Overfitting in Decission Tree: What is the best practice to check the overfit indication?

Hello Yosafat,

as recommended by Mohammed Deeb you should split your data into a training set and a test set. Train your decision tree on the training data and compute the accuracy of your model for the training data (training accuracy). Next compute the accuracy of your model for the test data (test accuracy). If your model is subject to overfitting, the training accuracy will be larger than the test accuracy.

Best,

Michael

Utkarsh Singh

Decision trees are prone to overfitting. You already have a lot of samples and considerable amount of features.

1) Divide your dataset into train and test sets (80:20). Use 20% of your training data for validation (holdout method). You could also go for k-fold cross validation.

2) Train your DT by varying model parameters (especially the number of splits, high number of splits or the depth could be causing the overfit in your case). For each model plot training vs. validation error. The best fit is the case where validation error is closest to train error. Example: if on increasing the number of splits, validation error increases significantly as compared to training error, then it is an overfit case.

3) Although validation set should be used to tune parameters of algorithm. However, if you just use train and test sets, overfitting is said to happen when test error is significantly low compared to training error. Conversely, overfitting is evident if test accuracy is significantly high compared to training accuracy.

4) To be completely sure of overfitting, check the variance. Overfitting model has high variance.

5) If despite everything, your model still overfits, following are your options: (a) Reduce the number of input features (Feature selection), (b) Try other classifiers like Random Forest or SVM.

Useful references for you:

https://datascience.stackexchange.com/questions/48166/why-can-decision-trees-have-a-high-amount-of-variance
https://www.kaggle.com/getting-started/183376
https://machinelearningmastery.com/how-to-reduce-model-variance/
https://datascience.stackexchange.com/questions/60423/validation-curve-interpretations-for-decision-tree
https://scikit-learn.org/stable/modules/learning_curve.html

Ritika Lohiya

Pruning a decision tree might help in handling over-fitting. Over-fitting in decision tree is mainly due to the lack of representative instances.

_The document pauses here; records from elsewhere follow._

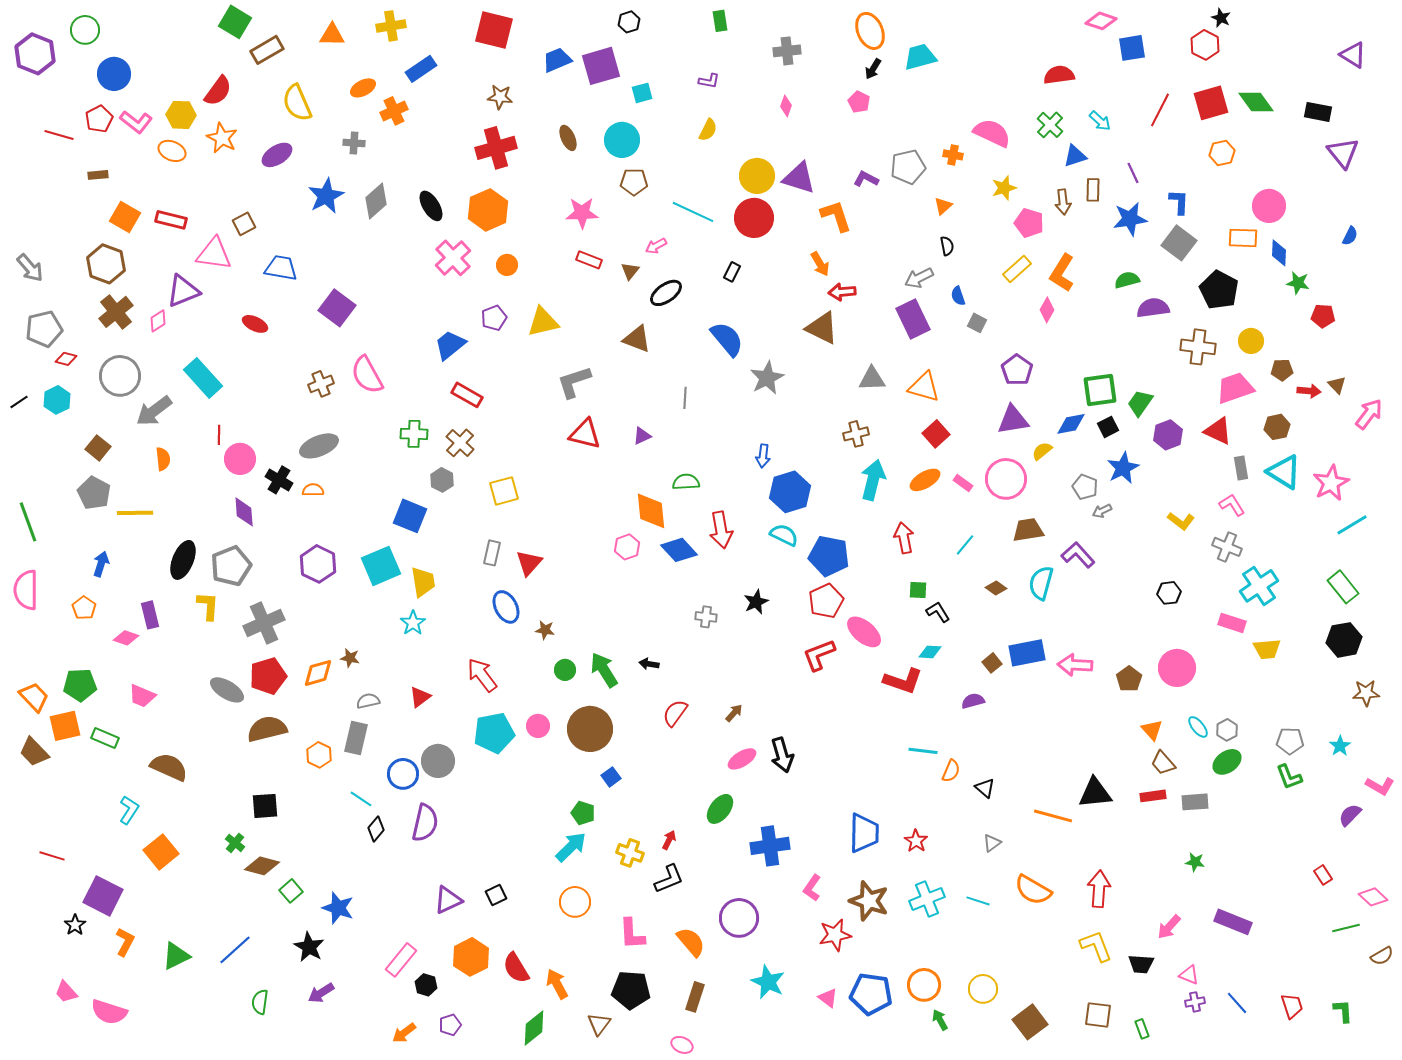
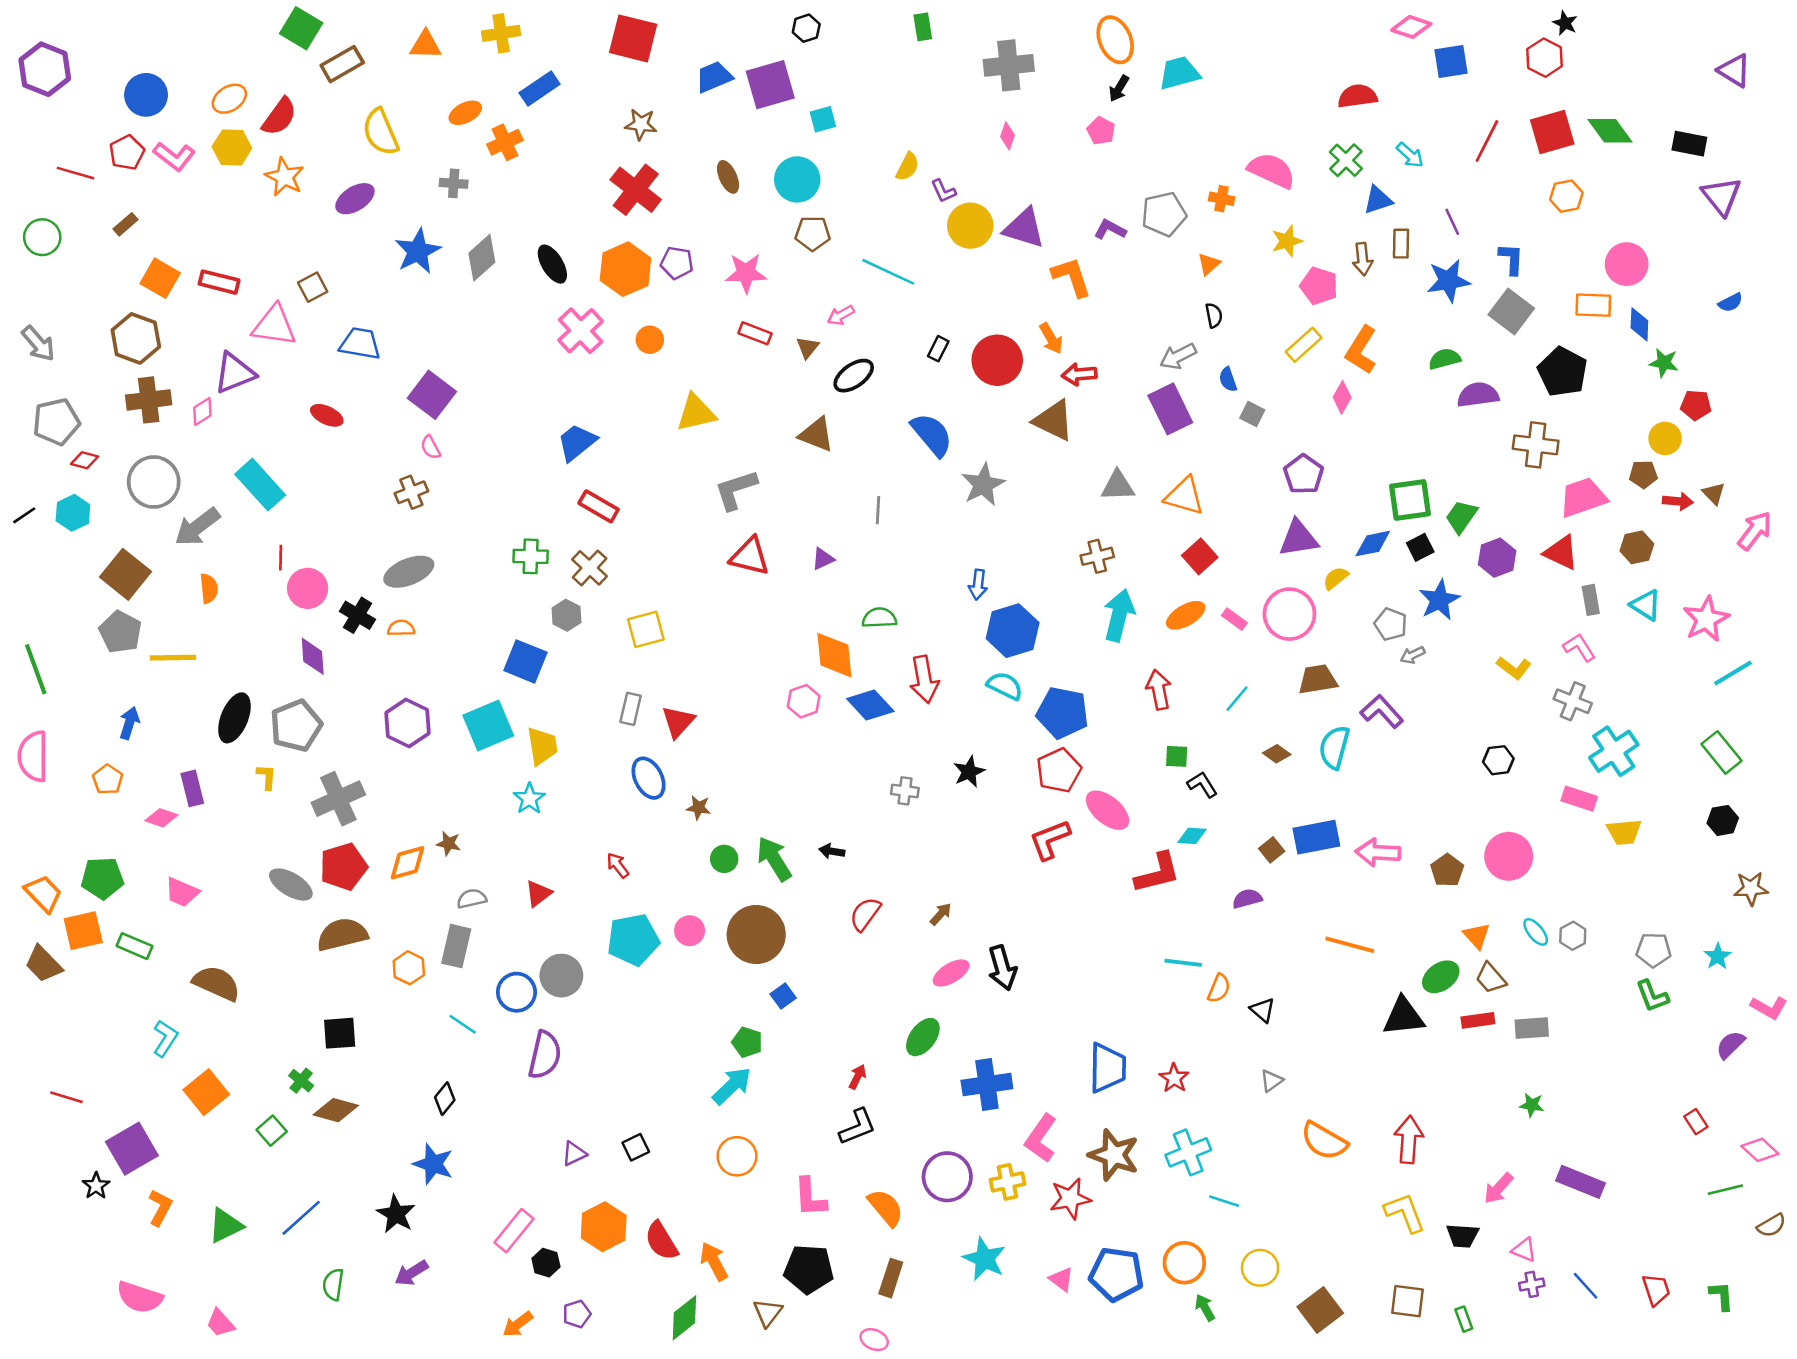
green circle: (85, 30) -> (42, 237), moved
gray cross: (787, 51) -> (1009, 65), size x1.4
purple L-shape: (709, 81) -> (943, 191), moved, turned 55
red cross: (496, 148) -> (636, 190), turned -36
orange ellipse: (172, 151) -> (229, 99), moved, turned -56
brown rectangle: (98, 175) -> (126, 224), turned -36
red circle: (754, 218) -> (997, 360), moved
blue semicircle: (1350, 236) -> (1730, 303), turned 36
brown cross: (116, 312) -> (149, 400), turned 32
purple pentagon: (494, 318) -> (677, 263), moved, turned 30
yellow circle: (1251, 341) -> (1665, 438), moved
pink semicircle: (367, 375) -> (431, 447), moved, size x0.5
brown square: (98, 448) -> (126, 574), size x1.5
cyan triangle: (1284, 472) -> (1646, 605), size x0.7
yellow L-shape: (208, 606) -> (267, 777), size x0.7
black hexagon: (1344, 640) -> (1723, 820), size x0.7
red arrow: (482, 675) -> (618, 865), size x0.6
red L-shape: (903, 681) -> (1157, 873), turned -33
green ellipse: (1227, 762) -> (1441, 977), moved
orange line: (1053, 816) -> (1350, 945), moved
black diamond: (376, 829) -> (445, 1099), moved
yellow cross: (630, 853) -> (1007, 1182), moved, turned -32
pink L-shape: (812, 888) -> (1041, 1138), size x1.4
green square: (291, 891) -> (272, 1131), moved
purple square: (103, 896) -> (132, 1149), turned 33
purple triangle: (448, 900) -> (574, 1154), size x0.7
cyan line: (978, 901) -> (1224, 1201), moved
pink trapezoid: (66, 992) -> (220, 1323), moved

For applying pruning you can fine tune the following parameters and re-observe the performance of the classifier: (1) max_depth: represents depth of the tree. More you increase the number, more will be the number of splits and the possibility of overfitting. (2) min_samples_split: represents minimum number of samples required to split an internal node. If you use 100% of the samples at each node, it will show underfitting, if you use 10%, it might show overfitting. Tune it accordingly. (3) min_samples_leaf: represents min. no. of samples required to be in the leaf node. The more you increase the number, more is the possibility of overfitting.

Apart from this you can also apply cross validation techniques such as stratified k-fold cross validation for re-sampling the dataset in training, test, and validation sets to avoid overfitting.

Moreover, decision trees are prone to overfit the data. Therefore, ensemble techniques such as random forest can be used that have the capability to reduce variance without increasing the bias.

Sumaia M. Al-Ghuribi

In Addition to the previous useful answers, I suggest to use k cross validation, it will give accurate results than dividing the dataset into only one part for training and testing dataset.

Muhammad Ali

Have a look at Article An Overview of Overfitting and its Solutions

https://statisticsbyjim.com/regression/overfitting-regression-models/

https://towardsdatascience.com/dont-overfit-how-to-prevent-overfitting-in-your-deep-learning-models-63274e552323

Dasaradharami Reddy Kandati

Overfitting a model is a condition where a statistical model begins to describe the random error in the data rather than the relationships between variables. This problem occurs when the model is too complex.

Overfit regression models have too many terms for the number of observations.

Is there any Daubechies 44 Wavelet Packet Transform Implementation for Python?

Adaptation of oxidative biomarkers due to physical activity or exercise

Method to remove Baseline Wander on Sudden Death Holter Database (SDDB) ECG record

Has anyone applied Python in the field of textile engineering for data analysis, automation, or smart textiles?

Request Python code?

Why does everyone use vs code?

How can i do multivariate Time Series forecast using MLP, ANFIS and LSTM?

Need help with my research project on open source SIEM and machine learning?

A Question about Phd thesis?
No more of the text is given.